Мне уже пришлось отвечать эмигрантским украинским националистам, которые втверживают Америке,
что «коммунизм — это миф, весь мир хотят захватить не коммунисты, а русские» (и вот — «русские» уже
захватили Китай и Тибет, так и стоит, уже 30 лет в законе американского Сената). Коммунизм — это такой миф,
который и русские, и украинцы испытали на своей шее в застенках ЧК с 1918 года. Такой миф. что выгреб в
Поволжьи даже семенное зерно, и отдал 29 русских губерний засухе и вымирательному голоду 1921-22 года.
И тот же самый миф предательски затолкал Украину в такой же беспощадный голод 1932-33. И вместе
перенеся от коммунистов общую кнуто-расстрельную коллективизацию, неужели мы этими кровными
страданиями не соединены?
В Австрии и в 1848 галичане еще называли свой национальный совет — «Головна Русска Рада». Но затем в
отторгнутой Галиции, при австрийской подтравке, были выращены искаженный украинский ненародный язык,
нашпигованный немецкими и польскими словами, и соблазн отучить карпатороссов от русской речи, и
соблазн полного всеукраинского сепаратизма, который у вождей нынешней эмиграции прорывается то
лубочным невежеством, что Владимир Святой «был украинец», то уже невменяемым накалом: нехай живе
коммунизм, абы сгубились москали!
Еще бы нам не разделить боль за смертные муки Украины в
советское время.

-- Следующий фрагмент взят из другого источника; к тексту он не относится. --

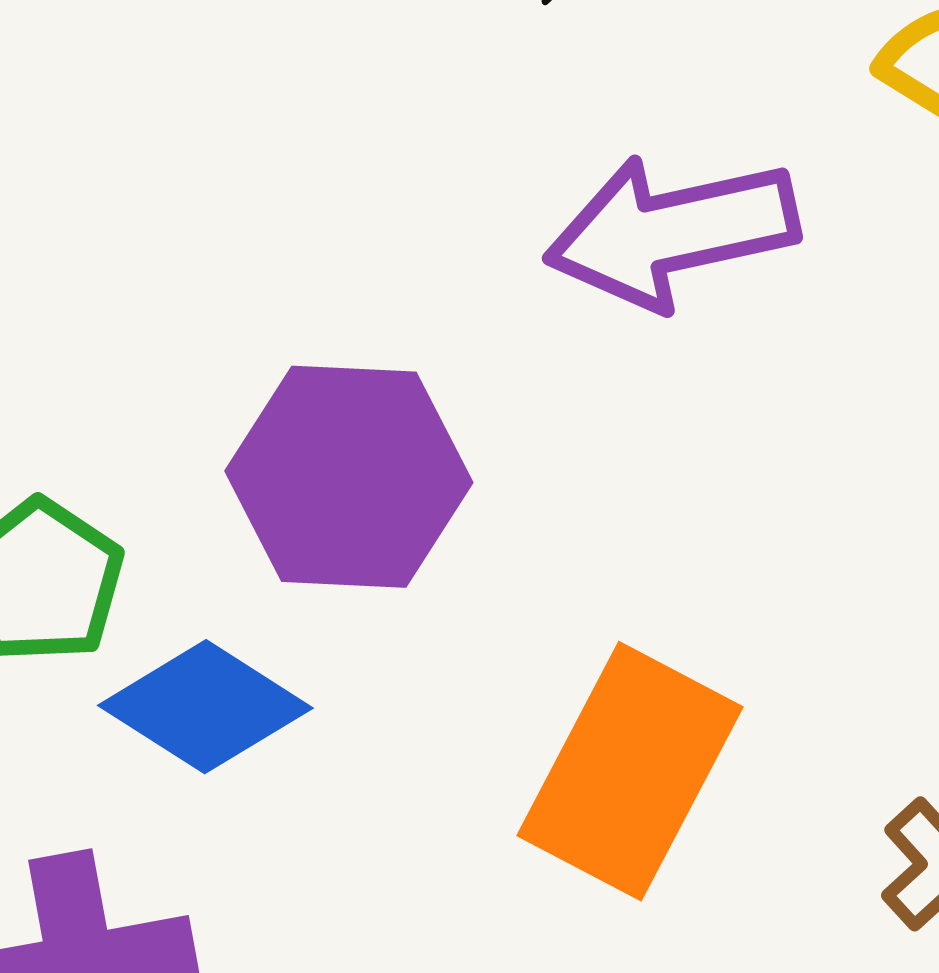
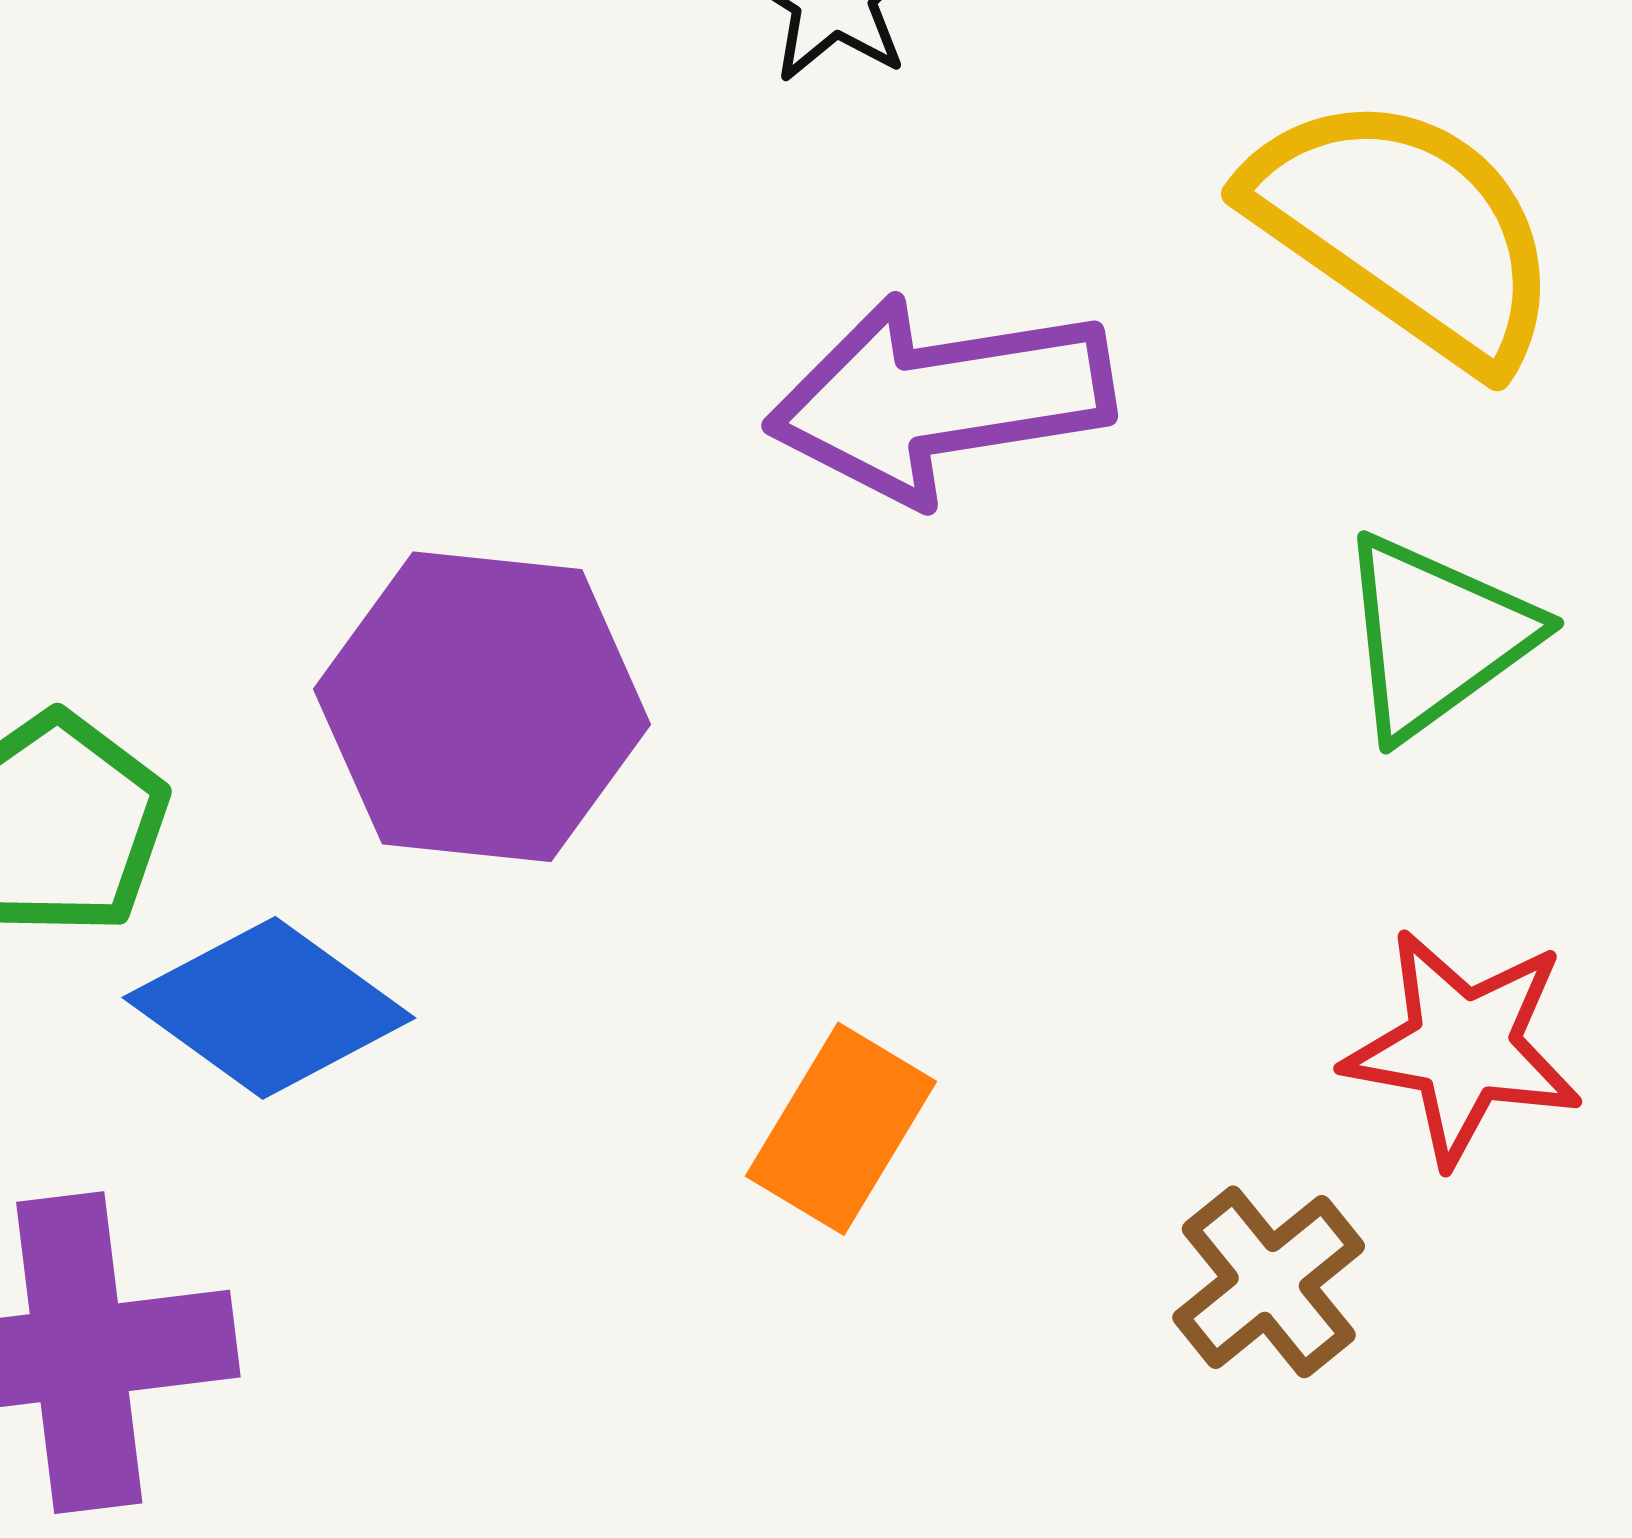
orange rectangle: (630, 771) -> (841, 1129), size x0.6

Но откуда этот замах: по живому отрубить Украину (и ту, где сроду старой Украины не было,
как «Дикое Поле» кочевников — Новороссия, или Крым, Донбасс и чуть не до Каспийского моря). И если
«самоопределение нации» — так нация и должна свою судьбу определять сама. Без всенародного
голосования — этого не решить.
Сегодня отделять Украину — значит резать через миллионы семей и людей: какая перемесь населения;
целые области с русским перевесом: сколько людей, затрудняющихся выбрать себе национальность из двух;
сколькие — смешанного происхождения; сколько смешанных браков да их никто «смешанными» до их пор не
считал. В толще основного населения нет и тени не терпимости между украинцами и русскими.
Братья! Не надо этого жестокого раздела! — это помрачение коммунистических лет. Мы вместе
перестрадали советское время, вместе попали в этот котлован — вместе и выберемся.
И за два века — какое множество выдающихся имен на пересечении наших двух культур. Как
формулировал М. П. Драгоманов: «Неразделимо, но и не смесимо.» С дружелюбием и радостью должен быть
147
распахнут путь украинской и белорусской культуре не только на территории Украины и Белоруссии, но и
Великороссии. Никакой насильственной русификации (но и никакой насильственной украинизации, как с
конца 20-х годов), кием не стесненное развитие параллельных, культур, и школьные классы на обоих языках,
по выбору родителей.
Конечно, если б украинский народ действительно пожелал отделиться никто не посмеет удерживать его
силой. Но — разнообразна эта обширность, и только местное население может решать судьбу своей
местности, своей области, — а каждое новообразуемое при том национальное меньшинство в этой местности
— должно встретить такое же ненасилие к себе.
Все сказанное полностью относится и к Белоруссии, кроме того, что там не распаляли безоглядного
сепаратизма.
И еще: поклониться Белоруссии иУкраине мы должны за чернобыльское бедовище, учиненное
карьеристами и дураками советской системы, — и исправлять его, чем сможем.
СЛОВО К МАЛЫМ НАРОДАМ И НАРОДНОСТЯМ
И после всех отделений наше государство все равно, неизбежно, останется многонародным, хотя мы не
гонимся за тем. Для некоторых, даже и крупных, наций, как татары, башкиры, удмурты, коми, чуваши, мордва,
марийцы, якуты, — почти что и выбора нет: непрактично существовать государству, вкруговую хваченному
другим. У иных национальных областей — будет внешняя граница, и если они захотят отделяться — запрета не
может быть и здесь. (Да еще и не во всех автономных республиках коренная народность составляет
большинство.) Но при сохранении всей их национальной самобытности в культуре, религии, экономике — есть
им смысл и остаться в Союзе.
Как показало в XX веке создание многих малых государственных образований — это непосильно
обременяет их избытком учреждений, представительства, армией, отсекает от пространных территорий
разворота торговли и общественной деятельности. Так горские кавказские народы, пред революцией столь
отличавшие- я в верности российскому трону, вероятно еще поразмыслят, есть ли расчет им отделяться. Не
крупный Российский Союз нуждается в примыкании малых окраинных народов, но они нуждаются в том
больше. И — исполать им, если хотят с нами.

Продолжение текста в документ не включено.